What you will do:
Of the lines listed below, return exactly those that run from the line containing "Linkedin [Følg oss på linkedin] (448, 2276)" through the line containing "Lady Di (165, 2004)", both included.

(Dataset excerpts)
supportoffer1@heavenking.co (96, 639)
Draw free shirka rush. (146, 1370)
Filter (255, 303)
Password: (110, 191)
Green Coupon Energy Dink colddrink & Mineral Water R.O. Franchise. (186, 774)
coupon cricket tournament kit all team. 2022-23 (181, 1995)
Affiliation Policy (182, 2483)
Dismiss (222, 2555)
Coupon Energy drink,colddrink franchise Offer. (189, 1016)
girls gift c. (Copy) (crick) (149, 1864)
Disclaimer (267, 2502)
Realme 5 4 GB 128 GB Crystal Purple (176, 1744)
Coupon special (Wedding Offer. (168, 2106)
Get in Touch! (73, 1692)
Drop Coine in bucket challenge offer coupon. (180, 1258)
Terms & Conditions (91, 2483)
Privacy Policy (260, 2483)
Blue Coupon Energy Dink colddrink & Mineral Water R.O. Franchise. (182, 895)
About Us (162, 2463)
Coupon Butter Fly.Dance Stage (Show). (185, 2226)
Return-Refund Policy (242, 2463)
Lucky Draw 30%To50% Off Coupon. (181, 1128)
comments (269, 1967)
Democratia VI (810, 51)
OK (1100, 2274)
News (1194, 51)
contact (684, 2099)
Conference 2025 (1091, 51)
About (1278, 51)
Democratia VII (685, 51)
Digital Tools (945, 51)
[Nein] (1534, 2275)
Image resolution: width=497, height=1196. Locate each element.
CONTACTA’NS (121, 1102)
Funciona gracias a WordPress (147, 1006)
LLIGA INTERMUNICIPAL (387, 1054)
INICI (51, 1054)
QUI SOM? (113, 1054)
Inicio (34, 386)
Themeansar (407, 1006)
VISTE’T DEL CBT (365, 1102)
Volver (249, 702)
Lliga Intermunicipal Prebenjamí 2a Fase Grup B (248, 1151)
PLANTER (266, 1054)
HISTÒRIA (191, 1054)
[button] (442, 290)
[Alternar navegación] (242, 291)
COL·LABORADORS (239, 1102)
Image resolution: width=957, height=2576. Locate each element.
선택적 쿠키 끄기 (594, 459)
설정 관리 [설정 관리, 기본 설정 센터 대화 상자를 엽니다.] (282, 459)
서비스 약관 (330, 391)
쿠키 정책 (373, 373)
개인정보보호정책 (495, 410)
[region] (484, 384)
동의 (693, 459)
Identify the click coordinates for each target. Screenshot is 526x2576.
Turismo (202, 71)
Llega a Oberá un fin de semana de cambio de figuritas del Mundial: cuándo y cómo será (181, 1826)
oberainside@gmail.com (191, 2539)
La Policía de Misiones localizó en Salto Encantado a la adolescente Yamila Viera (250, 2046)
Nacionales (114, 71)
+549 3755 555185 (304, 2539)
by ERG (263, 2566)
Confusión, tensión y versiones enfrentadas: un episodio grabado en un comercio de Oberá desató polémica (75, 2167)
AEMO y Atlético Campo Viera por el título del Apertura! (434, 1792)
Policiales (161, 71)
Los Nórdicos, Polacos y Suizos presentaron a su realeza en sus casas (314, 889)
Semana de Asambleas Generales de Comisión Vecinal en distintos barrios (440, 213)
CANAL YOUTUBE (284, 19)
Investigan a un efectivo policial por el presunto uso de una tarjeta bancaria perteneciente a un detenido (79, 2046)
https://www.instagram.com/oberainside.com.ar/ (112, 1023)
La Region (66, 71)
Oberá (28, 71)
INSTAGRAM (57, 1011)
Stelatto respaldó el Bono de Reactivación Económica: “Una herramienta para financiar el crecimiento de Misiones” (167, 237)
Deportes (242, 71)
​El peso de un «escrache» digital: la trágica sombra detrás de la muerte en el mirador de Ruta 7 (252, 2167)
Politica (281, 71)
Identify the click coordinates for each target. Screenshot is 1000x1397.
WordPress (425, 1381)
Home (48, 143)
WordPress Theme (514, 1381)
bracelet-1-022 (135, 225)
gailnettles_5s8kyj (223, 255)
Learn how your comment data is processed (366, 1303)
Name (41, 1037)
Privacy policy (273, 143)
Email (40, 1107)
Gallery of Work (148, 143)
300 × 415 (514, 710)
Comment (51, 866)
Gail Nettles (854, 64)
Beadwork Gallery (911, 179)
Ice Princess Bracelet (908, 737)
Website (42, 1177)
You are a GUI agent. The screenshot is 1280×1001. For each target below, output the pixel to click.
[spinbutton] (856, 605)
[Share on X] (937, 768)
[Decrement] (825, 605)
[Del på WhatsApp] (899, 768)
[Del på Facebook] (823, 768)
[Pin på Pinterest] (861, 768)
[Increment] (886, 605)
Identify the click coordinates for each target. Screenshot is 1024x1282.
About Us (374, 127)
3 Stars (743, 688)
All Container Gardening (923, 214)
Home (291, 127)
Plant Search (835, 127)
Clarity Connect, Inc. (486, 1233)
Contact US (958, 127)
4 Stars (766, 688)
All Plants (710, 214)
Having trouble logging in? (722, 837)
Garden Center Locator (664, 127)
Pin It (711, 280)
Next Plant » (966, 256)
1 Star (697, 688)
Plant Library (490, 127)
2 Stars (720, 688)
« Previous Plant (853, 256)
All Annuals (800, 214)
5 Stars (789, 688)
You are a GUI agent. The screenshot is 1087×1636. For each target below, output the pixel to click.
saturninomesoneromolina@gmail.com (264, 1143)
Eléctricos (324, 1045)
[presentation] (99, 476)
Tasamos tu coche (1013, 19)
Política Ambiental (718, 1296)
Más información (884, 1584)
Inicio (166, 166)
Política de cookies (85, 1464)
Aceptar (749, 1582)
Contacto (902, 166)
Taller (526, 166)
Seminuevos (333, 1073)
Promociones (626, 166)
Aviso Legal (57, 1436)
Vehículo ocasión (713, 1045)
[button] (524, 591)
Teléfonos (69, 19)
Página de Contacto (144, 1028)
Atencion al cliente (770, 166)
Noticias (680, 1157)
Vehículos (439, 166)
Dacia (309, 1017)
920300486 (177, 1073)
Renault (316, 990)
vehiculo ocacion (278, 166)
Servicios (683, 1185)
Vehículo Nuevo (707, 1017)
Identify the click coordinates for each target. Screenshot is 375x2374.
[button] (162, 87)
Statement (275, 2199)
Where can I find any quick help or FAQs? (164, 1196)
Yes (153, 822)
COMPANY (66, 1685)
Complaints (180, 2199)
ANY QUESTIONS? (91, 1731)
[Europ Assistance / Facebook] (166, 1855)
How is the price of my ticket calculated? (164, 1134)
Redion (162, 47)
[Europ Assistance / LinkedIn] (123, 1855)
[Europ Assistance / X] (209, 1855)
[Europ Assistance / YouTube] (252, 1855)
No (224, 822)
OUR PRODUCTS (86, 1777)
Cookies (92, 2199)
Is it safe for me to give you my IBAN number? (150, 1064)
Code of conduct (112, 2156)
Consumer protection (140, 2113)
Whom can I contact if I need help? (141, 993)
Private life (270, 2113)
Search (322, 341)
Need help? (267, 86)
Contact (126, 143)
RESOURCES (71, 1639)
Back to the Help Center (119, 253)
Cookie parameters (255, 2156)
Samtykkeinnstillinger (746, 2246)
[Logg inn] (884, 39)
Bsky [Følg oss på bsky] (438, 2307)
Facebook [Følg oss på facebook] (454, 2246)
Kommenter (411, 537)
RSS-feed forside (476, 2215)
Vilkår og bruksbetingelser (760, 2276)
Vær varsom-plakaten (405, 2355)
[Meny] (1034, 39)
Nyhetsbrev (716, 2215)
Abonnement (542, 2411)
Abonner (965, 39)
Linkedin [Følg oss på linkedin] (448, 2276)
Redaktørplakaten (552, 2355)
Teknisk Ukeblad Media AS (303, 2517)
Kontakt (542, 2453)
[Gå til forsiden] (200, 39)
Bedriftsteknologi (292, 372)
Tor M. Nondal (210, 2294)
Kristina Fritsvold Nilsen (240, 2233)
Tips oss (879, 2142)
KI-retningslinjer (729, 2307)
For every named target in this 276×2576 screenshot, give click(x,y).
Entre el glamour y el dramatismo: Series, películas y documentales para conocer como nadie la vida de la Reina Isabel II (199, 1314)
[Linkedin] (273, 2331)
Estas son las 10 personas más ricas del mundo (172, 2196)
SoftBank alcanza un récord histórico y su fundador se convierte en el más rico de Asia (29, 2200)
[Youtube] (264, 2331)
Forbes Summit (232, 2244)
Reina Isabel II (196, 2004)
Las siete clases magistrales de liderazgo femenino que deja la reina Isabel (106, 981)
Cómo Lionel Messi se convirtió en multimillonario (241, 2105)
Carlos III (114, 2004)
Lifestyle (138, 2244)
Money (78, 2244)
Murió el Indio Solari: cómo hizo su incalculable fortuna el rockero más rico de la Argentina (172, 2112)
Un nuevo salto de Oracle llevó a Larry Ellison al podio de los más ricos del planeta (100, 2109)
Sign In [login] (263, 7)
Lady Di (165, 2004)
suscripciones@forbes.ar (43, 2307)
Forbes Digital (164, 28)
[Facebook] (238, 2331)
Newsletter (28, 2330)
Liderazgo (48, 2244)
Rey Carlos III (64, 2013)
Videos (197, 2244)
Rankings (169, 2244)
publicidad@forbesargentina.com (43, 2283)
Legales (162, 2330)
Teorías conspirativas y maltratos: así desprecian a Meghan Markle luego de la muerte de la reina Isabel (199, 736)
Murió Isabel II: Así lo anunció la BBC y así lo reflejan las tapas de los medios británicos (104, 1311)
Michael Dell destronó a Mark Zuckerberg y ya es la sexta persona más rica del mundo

Output below:
Linkedin [Følg oss på linkedin] (448, 2276)
Redaktørplakaten (552, 2355)
Teknisk Ukeblad Media AS (303, 2517)
Kontakt (542, 2453)
[Gå til forsiden] (200, 39)
Bedriftsteknologi (292, 372)
Tor M. Nondal (210, 2294)
Kristina Fritsvold Nilsen (240, 2233)
Tips oss (879, 2142)
KI-retningslinjer (729, 2307)
For every named target in this 276×2576 screenshot, give click(x,y).
Entre el glamour y el dramatismo: Series, películas y documentales para conocer como nadie la vida de la Reina Isabel II (199, 1314)
[Linkedin] (273, 2331)
Estas son las 10 personas más ricas del mundo (172, 2196)
SoftBank alcanza un récord histórico y su fundador se convierte en el más rico de Asia (29, 2200)
[Youtube] (264, 2331)
Forbes Summit (232, 2244)
Reina Isabel II (196, 2004)
Las siete clases magistrales de liderazgo femenino que deja la reina Isabel (106, 981)
Cómo Lionel Messi se convirtió en multimillonario (241, 2105)
Carlos III (114, 2004)
Lifestyle (138, 2244)
Money (78, 2244)
Murió el Indio Solari: cómo hizo su incalculable fortuna el rockero más rico de la Argentina (172, 2112)
Un nuevo salto de Oracle llevó a Larry Ellison al podio de los más ricos del planeta (100, 2109)
Sign In [login] (263, 7)
Lady Di (165, 2004)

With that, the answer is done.